Foundation models like ChatGPT are transforming society with their remarkable capabilities, serious risks, rapid deployment, unprecedented adoption, and unending controversy. Simultaneously, the European Union (EU) is finalizing its AI Act as the world’s first comprehensive regulation to govern AI, and just yesterday the European Parliament adopted a draft of the Act by a vote of 499 in favor, 28 against, and 93 abstentions. The Act includes explicit obligations for foundation model providers like OpenAI and Google.
In this post, we evaluate whether major foundation model providers currently comply with these draft requirements and find that they largely do not. Foundation model providers rarely disclose adequate information regarding the data, compute, and deployment of their models as well as the key characteristics of the models themselves. In particular, foundation model providers generally do not comply with draft requirements to describe the use of copyrighted training data, the hardware used and emissions produced in training, and how they evaluate and test models. As a result, we recommend that policymakers prioritize transparency, informed by the AI Act’s requirements. Our assessment demonstrates that it is currently feasible for foundation model providers to comply with the AI Act, and that disclosure related to foundation models’ development, use, and performance would improve transparency in the entire ecosystem.
Foundation models are at the center of global discourse on AI: the emerging technological paradigm has concrete and growing impact on the economy, policy, and society. In parallel, the EU AI Act is the most important regulatory initiative on AI in the world today. The Act will not only impose requirements for AI in the EU, a population of 450 million people, but also set precedent for AI regulation around the world (the Brussels effect). Policymakers across the globe are already drawing inspiration from the AI Act, and multinational companies may change their global practices to maintain a single AI development process. How we regulate foundation models will structure the broader digital supply chain and shape the technology’s societal impact.
Our assessment establishes the facts about the status quo and motivates future intervention.
Below is a summary of our approach, including all relevant details in the referenced documents.
We present the final scores in the above figure with the justification for every grade made available. Our results demonstrate a striking range in compliance across model providers: some providers score less than 25% (AI21 Labs, Aleph Alpha, Anthropic) and only one provider scores at least 75% (Hugging Face/BigScience) at present. Even for the highest-scoring providers, there is still significant margin for improvement. This confirms that the Act (if enacted, obeyed, and enforced) would yield significant change to the ecosystem, making substantial progress towards more transparency and accountability.

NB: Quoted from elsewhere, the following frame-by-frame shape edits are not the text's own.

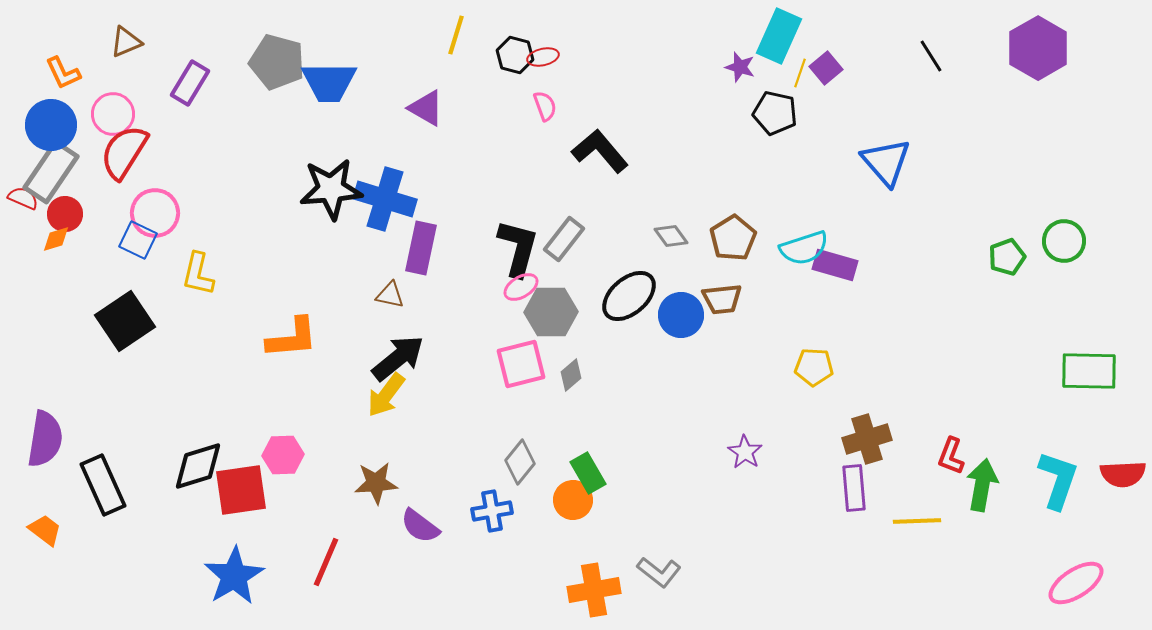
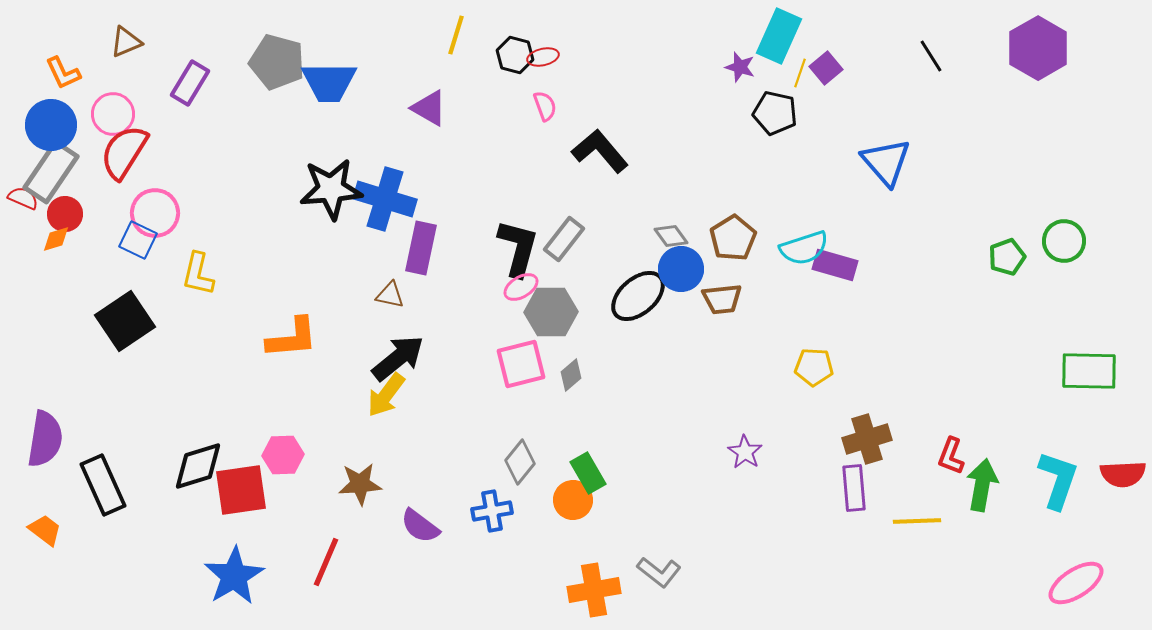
purple triangle at (426, 108): moved 3 px right
black ellipse at (629, 296): moved 9 px right
blue circle at (681, 315): moved 46 px up
brown star at (376, 483): moved 16 px left, 1 px down
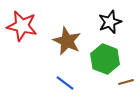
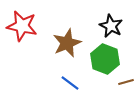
black star: moved 1 px right, 4 px down; rotated 25 degrees counterclockwise
brown star: moved 2 px down; rotated 24 degrees clockwise
blue line: moved 5 px right
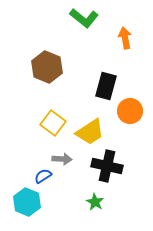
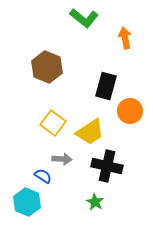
blue semicircle: rotated 66 degrees clockwise
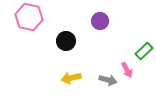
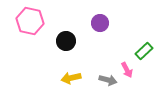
pink hexagon: moved 1 px right, 4 px down
purple circle: moved 2 px down
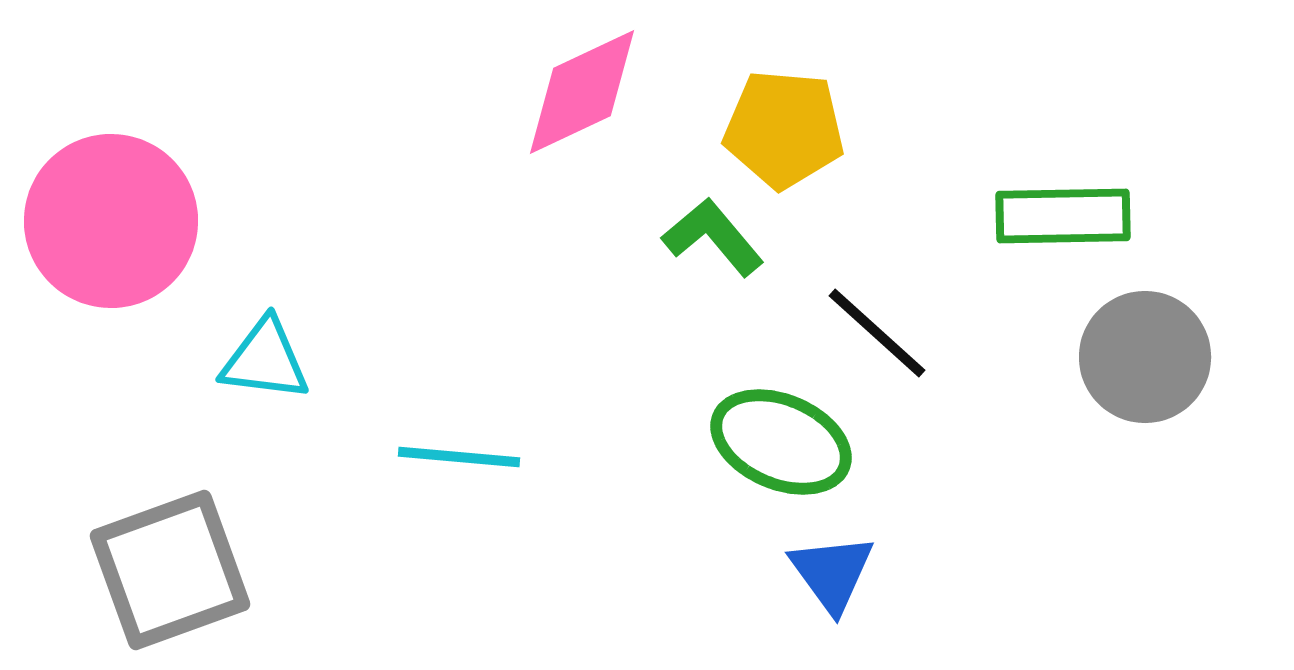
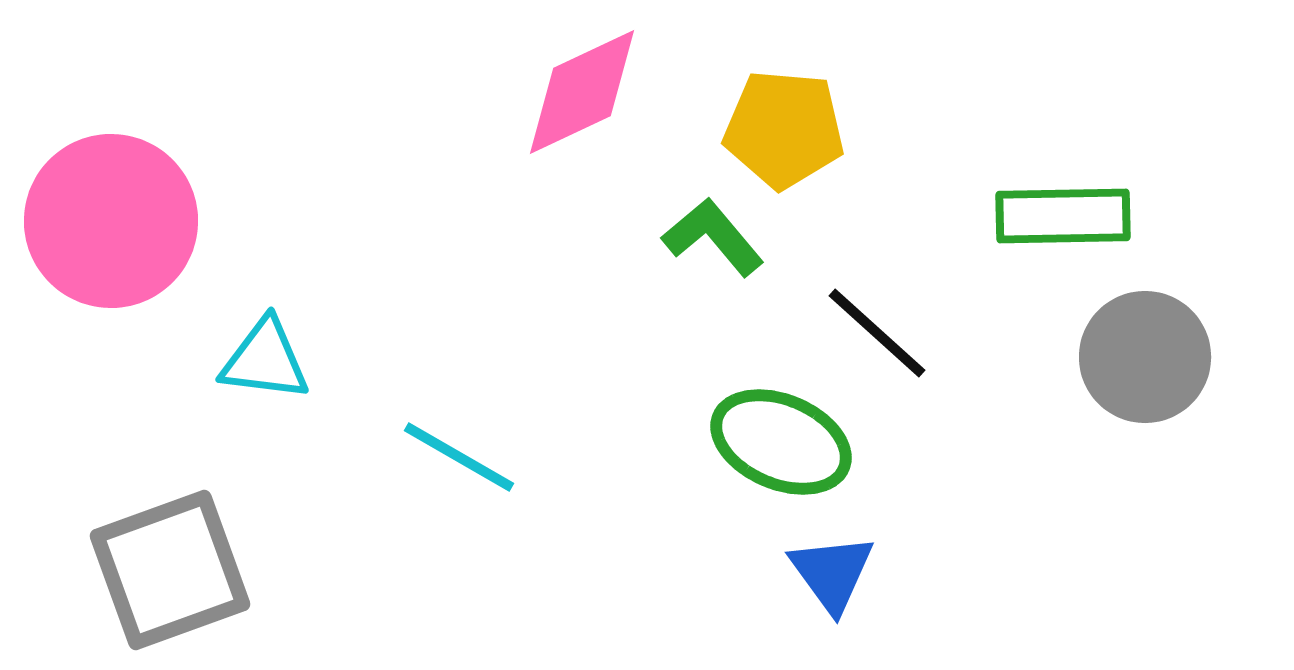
cyan line: rotated 25 degrees clockwise
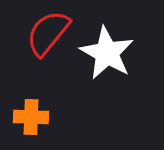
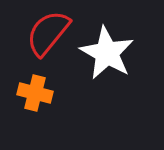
orange cross: moved 4 px right, 24 px up; rotated 12 degrees clockwise
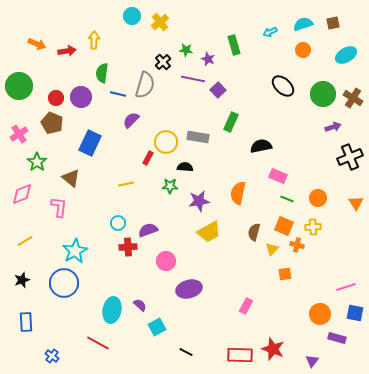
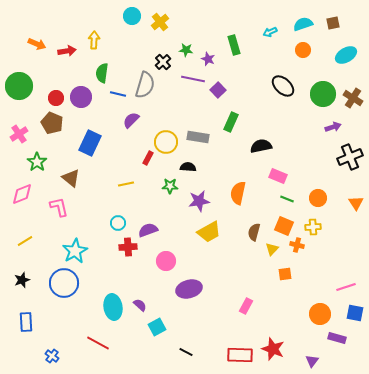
black semicircle at (185, 167): moved 3 px right
pink L-shape at (59, 207): rotated 20 degrees counterclockwise
cyan ellipse at (112, 310): moved 1 px right, 3 px up; rotated 20 degrees counterclockwise
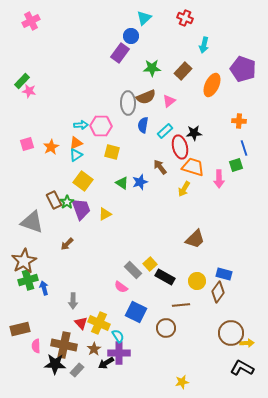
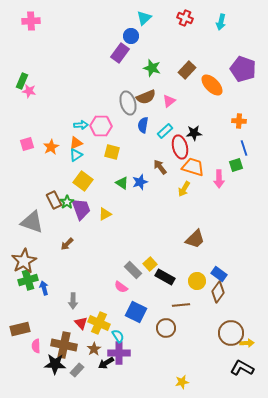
pink cross at (31, 21): rotated 24 degrees clockwise
cyan arrow at (204, 45): moved 17 px right, 23 px up
green star at (152, 68): rotated 18 degrees clockwise
brown rectangle at (183, 71): moved 4 px right, 1 px up
green rectangle at (22, 81): rotated 21 degrees counterclockwise
orange ellipse at (212, 85): rotated 70 degrees counterclockwise
gray ellipse at (128, 103): rotated 15 degrees counterclockwise
blue rectangle at (224, 274): moved 5 px left; rotated 21 degrees clockwise
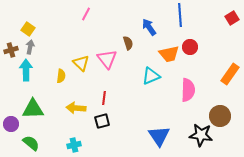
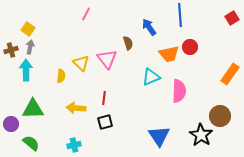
cyan triangle: moved 1 px down
pink semicircle: moved 9 px left, 1 px down
black square: moved 3 px right, 1 px down
black star: rotated 25 degrees clockwise
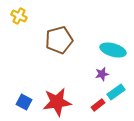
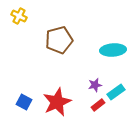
cyan ellipse: rotated 20 degrees counterclockwise
purple star: moved 7 px left, 11 px down
red star: rotated 16 degrees counterclockwise
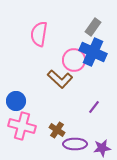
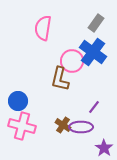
gray rectangle: moved 3 px right, 4 px up
pink semicircle: moved 4 px right, 6 px up
blue cross: rotated 12 degrees clockwise
pink circle: moved 2 px left, 1 px down
brown L-shape: rotated 60 degrees clockwise
blue circle: moved 2 px right
brown cross: moved 6 px right, 5 px up
purple ellipse: moved 6 px right, 17 px up
purple star: moved 2 px right; rotated 30 degrees counterclockwise
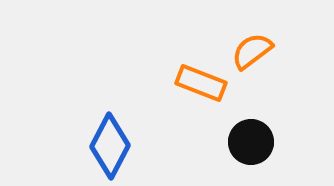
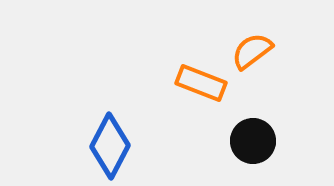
black circle: moved 2 px right, 1 px up
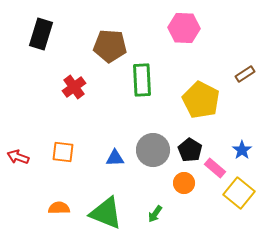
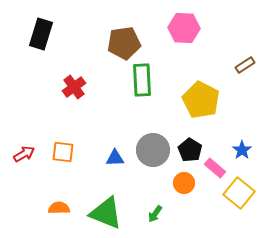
brown pentagon: moved 14 px right, 3 px up; rotated 12 degrees counterclockwise
brown rectangle: moved 9 px up
red arrow: moved 6 px right, 3 px up; rotated 130 degrees clockwise
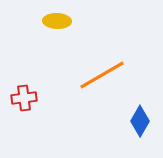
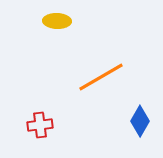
orange line: moved 1 px left, 2 px down
red cross: moved 16 px right, 27 px down
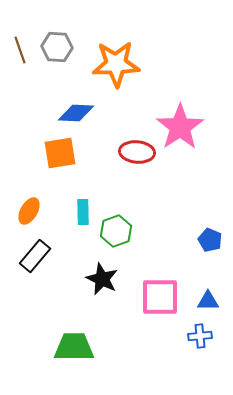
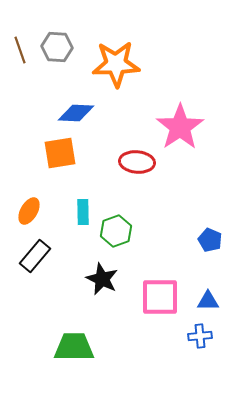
red ellipse: moved 10 px down
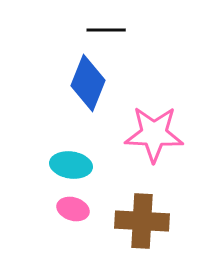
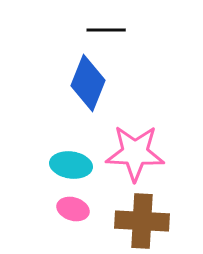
pink star: moved 19 px left, 19 px down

Persistent challenges. We see four areas where many organizations receive poor scores (generally 0 or 1 out of 4). They are (i) copyrighted data, (ii) compute/energy, (iii) risk mitigation, and (iv) evaluation/testing. These speak to established themes in the scientific literature:
Open vs restricted/closed models. We find a clear dichotomy in compliance as a function of release strategy, or the extent to which foundation model providers make their models publicly available. At present, foundation model providers adopt a variety of release strategies, with no established norms. While release strategies are not binary and exist on a spectrum, for simplicity we consider broadly open releases (e.g. EleutherAI’s GPT-NeoX, Hugging Face/BigScience’s BLOOM, Meta’s LLaMA) vs restricted/closed releases (e.g. Google’s PaLM 2, OpenAI’s GPT-4, Anthropic’s Claude). Open releases generally achieve strong scores on resource disclosure requirements (both data and compute), with EleutherAI receiving 19/20 for these categories. However, such open releases make it challenging to monitor or control deployment, with more restricted/closed releases leading to better scores on deployment-related requirements. For instance, Google’s PaLM 2 receives 11/12 for deployment. We emphasize that EU policymakers should consider strengthening deployment requirements for entities that bring foundation models to market to ensure there is sufficient accountability across the digital supply chain.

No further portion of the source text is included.